Central banks are, in the main, owned by banks which in turn are privately owned and controlled by narrow banking interests. Understanding who owns what is relatively difficult and the ownership trail is obscured by nominee holdings and trusts. However, a recent study in NewScientist analysed over 40,000 Trans-National Corporations and discovered that 40% of their economic activity is controlled by 147 “super entities” on the basis of publicly available information. The study didn’t seek to establish ultimate ownership of these because of the opacity of their listed share ownership. Featured in the top 20 of these super entities are Barclays Bank, JP Morgan Chase and Goldman Sachs. In terms of central bank control, the Federal Reserve Board is made up of representatives of the twelve regional Federal Reserve Banks (which are privately owned) and government appointees. In so far as the Fed is owned by the banks, they exercise control over monetary policy and banking regulation. The government appointees are typically alumni of the major banks or are so steeped in conventional economic thinking (as framed by banking interests) as to ensure that banks monopoly to issue and control the money supply is sustained. In addition, the banks are regulating themselves. This model is replicated across the globe and although the Bank of England was nationalised in 1946 it remains under banking control and influence (not least through an inability to challenge banks’ supremacy).

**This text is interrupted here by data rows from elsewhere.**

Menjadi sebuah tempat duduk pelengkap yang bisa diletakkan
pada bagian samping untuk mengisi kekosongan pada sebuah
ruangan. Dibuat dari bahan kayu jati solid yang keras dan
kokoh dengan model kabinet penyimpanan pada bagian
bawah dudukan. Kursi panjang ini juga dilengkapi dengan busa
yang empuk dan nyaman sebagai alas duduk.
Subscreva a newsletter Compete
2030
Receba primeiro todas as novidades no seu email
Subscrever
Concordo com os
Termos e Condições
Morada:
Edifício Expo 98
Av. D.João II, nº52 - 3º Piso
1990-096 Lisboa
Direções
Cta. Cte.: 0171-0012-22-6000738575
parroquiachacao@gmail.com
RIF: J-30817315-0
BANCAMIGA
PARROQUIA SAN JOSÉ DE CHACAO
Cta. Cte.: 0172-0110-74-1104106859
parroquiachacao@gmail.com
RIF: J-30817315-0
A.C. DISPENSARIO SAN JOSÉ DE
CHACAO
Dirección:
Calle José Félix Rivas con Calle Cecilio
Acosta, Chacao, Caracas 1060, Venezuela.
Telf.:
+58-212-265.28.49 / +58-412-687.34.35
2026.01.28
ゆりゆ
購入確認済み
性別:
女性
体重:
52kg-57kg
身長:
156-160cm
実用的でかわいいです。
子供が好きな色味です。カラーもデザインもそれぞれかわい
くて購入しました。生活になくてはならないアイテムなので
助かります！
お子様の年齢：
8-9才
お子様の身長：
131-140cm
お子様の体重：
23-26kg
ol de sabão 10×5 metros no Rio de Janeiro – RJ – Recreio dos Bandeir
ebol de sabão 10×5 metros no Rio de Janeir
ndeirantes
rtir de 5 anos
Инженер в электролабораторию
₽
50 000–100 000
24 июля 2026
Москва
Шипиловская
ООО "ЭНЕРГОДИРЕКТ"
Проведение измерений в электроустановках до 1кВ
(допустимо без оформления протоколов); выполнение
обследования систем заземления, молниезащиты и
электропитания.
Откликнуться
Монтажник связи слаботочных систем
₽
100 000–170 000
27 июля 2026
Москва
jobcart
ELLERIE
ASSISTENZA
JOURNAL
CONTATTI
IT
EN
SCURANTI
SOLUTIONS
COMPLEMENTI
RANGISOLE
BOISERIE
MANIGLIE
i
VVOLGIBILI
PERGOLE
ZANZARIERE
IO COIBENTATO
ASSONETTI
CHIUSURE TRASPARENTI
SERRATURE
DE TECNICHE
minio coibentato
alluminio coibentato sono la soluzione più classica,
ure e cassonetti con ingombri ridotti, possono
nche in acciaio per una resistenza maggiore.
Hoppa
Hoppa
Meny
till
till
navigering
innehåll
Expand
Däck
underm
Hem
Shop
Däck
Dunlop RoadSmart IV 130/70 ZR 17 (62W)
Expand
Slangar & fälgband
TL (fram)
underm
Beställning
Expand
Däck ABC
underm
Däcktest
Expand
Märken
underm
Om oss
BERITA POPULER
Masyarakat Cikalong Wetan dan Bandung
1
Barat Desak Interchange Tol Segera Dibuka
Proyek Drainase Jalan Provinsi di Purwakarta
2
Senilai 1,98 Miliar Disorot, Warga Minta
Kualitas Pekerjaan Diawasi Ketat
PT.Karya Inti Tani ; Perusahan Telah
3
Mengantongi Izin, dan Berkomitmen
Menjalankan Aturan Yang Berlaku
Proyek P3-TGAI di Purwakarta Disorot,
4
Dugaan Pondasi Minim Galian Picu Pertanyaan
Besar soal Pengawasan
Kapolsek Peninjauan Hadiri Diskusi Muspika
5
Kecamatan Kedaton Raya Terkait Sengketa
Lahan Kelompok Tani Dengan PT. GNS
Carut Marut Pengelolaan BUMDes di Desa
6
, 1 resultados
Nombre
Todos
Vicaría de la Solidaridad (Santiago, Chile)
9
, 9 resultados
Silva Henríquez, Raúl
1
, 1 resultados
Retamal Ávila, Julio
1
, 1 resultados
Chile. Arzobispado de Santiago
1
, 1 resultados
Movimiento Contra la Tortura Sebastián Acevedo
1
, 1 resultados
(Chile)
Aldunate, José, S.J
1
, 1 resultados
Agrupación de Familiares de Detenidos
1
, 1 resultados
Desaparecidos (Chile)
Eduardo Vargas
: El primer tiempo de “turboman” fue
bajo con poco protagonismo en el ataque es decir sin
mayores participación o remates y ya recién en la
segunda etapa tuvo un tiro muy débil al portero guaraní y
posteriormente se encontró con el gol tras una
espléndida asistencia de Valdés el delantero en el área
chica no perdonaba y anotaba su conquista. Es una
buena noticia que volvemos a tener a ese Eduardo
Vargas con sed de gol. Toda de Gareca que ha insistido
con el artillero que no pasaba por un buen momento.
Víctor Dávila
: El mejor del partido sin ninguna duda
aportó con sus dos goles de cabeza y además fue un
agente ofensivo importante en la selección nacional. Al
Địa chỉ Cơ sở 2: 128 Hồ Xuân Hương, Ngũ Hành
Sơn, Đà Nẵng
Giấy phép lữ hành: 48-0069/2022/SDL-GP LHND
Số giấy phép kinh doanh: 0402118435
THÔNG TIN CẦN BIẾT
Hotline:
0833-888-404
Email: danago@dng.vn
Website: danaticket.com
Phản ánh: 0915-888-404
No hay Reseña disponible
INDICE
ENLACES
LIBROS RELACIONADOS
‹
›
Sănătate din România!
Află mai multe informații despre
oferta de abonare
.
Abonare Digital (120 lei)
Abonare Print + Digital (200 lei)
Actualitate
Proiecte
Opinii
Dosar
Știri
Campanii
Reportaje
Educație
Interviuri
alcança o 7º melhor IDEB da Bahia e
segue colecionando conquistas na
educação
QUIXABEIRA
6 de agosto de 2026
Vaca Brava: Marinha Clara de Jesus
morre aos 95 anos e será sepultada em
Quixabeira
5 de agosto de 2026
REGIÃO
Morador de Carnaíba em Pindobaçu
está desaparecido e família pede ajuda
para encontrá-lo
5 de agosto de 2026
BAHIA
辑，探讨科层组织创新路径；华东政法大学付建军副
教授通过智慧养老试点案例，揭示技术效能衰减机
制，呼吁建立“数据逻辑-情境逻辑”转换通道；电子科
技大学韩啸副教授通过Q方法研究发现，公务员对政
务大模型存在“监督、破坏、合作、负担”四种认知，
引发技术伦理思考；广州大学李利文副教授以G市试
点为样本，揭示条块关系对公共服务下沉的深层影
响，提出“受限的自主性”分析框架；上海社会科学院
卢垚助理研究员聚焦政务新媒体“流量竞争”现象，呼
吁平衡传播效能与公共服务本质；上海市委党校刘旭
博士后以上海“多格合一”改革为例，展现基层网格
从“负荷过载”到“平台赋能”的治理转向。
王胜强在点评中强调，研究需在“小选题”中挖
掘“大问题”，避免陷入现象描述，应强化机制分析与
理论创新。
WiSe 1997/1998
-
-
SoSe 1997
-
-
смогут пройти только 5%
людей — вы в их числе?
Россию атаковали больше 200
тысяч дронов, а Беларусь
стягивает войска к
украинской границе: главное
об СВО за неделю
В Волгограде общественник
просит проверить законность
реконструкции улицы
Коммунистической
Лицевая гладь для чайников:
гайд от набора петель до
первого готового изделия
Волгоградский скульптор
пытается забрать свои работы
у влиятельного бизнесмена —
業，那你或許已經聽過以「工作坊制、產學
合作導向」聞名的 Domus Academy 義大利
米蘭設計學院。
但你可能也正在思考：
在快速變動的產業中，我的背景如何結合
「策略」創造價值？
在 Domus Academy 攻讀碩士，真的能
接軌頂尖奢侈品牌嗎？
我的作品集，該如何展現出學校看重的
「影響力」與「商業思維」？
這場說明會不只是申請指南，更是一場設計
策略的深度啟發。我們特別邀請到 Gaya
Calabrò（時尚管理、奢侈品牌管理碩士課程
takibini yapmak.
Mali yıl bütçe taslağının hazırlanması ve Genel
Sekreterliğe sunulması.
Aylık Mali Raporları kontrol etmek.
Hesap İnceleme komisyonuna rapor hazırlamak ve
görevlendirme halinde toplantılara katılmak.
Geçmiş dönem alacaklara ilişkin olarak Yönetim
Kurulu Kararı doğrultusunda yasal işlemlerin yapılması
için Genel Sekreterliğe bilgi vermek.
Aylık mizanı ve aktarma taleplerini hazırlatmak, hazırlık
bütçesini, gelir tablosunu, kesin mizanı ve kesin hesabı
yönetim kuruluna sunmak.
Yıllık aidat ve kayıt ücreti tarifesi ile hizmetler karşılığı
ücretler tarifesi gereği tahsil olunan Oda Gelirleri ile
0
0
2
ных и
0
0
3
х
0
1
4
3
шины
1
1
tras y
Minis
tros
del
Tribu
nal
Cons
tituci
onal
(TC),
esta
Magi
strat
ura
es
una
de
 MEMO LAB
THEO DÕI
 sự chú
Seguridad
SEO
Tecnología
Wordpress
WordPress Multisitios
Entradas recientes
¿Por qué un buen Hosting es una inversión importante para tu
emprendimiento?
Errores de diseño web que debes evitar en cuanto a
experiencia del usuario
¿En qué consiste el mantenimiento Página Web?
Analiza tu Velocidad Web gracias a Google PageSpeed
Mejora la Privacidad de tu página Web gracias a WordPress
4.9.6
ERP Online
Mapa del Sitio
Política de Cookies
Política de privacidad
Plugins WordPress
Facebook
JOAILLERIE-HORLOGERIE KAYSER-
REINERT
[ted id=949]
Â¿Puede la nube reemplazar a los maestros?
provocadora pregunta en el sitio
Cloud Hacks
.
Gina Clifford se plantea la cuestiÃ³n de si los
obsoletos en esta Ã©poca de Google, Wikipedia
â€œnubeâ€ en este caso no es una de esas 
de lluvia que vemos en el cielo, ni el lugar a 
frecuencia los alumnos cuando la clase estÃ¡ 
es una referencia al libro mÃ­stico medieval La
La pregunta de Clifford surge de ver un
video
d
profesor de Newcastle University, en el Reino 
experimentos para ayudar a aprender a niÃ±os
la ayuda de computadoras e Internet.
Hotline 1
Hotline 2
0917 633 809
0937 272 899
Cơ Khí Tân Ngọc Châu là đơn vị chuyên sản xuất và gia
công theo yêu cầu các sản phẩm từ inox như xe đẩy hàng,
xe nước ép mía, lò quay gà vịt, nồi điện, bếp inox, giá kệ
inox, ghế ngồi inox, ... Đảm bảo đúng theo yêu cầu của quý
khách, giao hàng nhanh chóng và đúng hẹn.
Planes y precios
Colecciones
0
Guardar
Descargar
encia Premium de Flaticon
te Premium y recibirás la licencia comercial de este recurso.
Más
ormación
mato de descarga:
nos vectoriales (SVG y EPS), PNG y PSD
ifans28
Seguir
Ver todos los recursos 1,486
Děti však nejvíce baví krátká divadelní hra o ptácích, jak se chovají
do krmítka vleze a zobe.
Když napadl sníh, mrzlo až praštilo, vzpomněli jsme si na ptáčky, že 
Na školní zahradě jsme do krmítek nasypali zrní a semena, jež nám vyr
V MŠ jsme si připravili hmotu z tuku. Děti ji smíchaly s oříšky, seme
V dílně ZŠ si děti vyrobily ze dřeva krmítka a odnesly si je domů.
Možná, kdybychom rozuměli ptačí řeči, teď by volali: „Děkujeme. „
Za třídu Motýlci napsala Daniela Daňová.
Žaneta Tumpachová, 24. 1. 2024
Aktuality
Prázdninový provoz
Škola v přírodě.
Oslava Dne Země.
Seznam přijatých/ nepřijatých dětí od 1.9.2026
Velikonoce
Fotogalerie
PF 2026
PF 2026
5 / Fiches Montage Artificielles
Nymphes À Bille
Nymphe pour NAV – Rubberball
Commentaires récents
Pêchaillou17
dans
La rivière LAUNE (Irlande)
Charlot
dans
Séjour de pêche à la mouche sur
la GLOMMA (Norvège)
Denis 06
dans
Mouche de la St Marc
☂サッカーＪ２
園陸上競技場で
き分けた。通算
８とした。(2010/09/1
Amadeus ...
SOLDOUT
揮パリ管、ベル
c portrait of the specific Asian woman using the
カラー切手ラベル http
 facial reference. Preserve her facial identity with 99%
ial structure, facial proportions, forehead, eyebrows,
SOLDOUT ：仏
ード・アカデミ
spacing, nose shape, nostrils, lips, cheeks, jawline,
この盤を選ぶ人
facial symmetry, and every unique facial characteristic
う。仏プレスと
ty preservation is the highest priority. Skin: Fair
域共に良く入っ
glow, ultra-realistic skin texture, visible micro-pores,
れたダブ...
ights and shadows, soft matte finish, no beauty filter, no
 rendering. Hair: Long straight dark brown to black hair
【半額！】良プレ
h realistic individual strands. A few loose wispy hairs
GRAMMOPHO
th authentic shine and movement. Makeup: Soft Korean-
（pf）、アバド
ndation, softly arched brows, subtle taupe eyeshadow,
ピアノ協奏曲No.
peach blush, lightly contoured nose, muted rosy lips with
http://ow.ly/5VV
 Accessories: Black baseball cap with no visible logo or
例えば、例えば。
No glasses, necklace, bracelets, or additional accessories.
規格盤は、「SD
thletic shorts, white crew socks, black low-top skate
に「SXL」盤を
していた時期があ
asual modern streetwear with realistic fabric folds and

So by virtue of fractional reserve lending and their control of the central banks, banking interests control the economic system and consequently, everything else. Their influence is dominant in politics, the media and public institutions not least because independent participants have little understanding of where ultimate power lies. As Amschel Rothschild said in 1838: ”Let me issue and control a Nation’s money and I care not who makes its laws”.
Consequences of the global, debt based, monetary system
The consequences of the banking and monetary system increasingly manifest themselves as the level of debt accelerates and are plain to see today. Even so Margrit Kennedy identified the major flaws back in 1995 in “Interest and Inflation Free Money“. Her work was based on analysis of German data in the period before it was published. It is evident that the problems she identified are even more acute today, as debt based finance has become more widespread, and worse in the Anglo Saxon economies which were characterised by greater inequality to start with.
She found around 50% of prices paid, on average, for goods and services was interest. Furthermore, over the period from 1968 to 1989 while government income and wages rose “only” 400%, the interest payments of the government rose by 1,360%. A clear indication that the debt accelerates beyond the ability to pay.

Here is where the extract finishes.